OpenNebula best practices

Is there an ‘ideal’ situation or scenario diagram of how opennebula can be deployed in an HA fashion (2x sunstone controllers) + X * Nodes? Looking for a good graphical representation and best practices for providing datastores via glusterfs, NFS, SAN.

Thinking best approach is to provide the storage directly to the nodes?

Cheers,
TK

I am relatively new to OpenNebula, but I’ll try:

HA is described in the Advanced administration guide: http://docs.opennebula.org/4.14/advanced_administration/high_availability/index.html

For my setup, I have not decided yet whether it is worth the additional complexity. Should OpenNebula fail,
the physical hosts remain runing, as well as existing VMs on them.
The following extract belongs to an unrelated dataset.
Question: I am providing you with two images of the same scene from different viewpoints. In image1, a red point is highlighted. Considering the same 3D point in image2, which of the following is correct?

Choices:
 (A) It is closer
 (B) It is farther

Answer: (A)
So for the services running on the private cloud servers, the outage of OpenNebula would not matter much.

I have tried GlusterFS and CEPH, and for OpenNebula I decided to use CEPH instead of GlusterFS. I have a CEPH RBD pool as a main datastore for VM images, and a non-shared system datastore with TM_MAD=ssh. I am also considering CEPH-FS for the system datastore, but so far I am OK with the current setup.

FWIW, my nodes have two physical disks per node, there is a 20 GB RAID-1 volume (linux md-based) for the root filesystem, 4 GB RAID-1 volume for swap, and the rest of both disks is used as non-RAID partitions with XFS for two separate CEPH OSDs (my OpenNebula nodes are also CEPH nodes).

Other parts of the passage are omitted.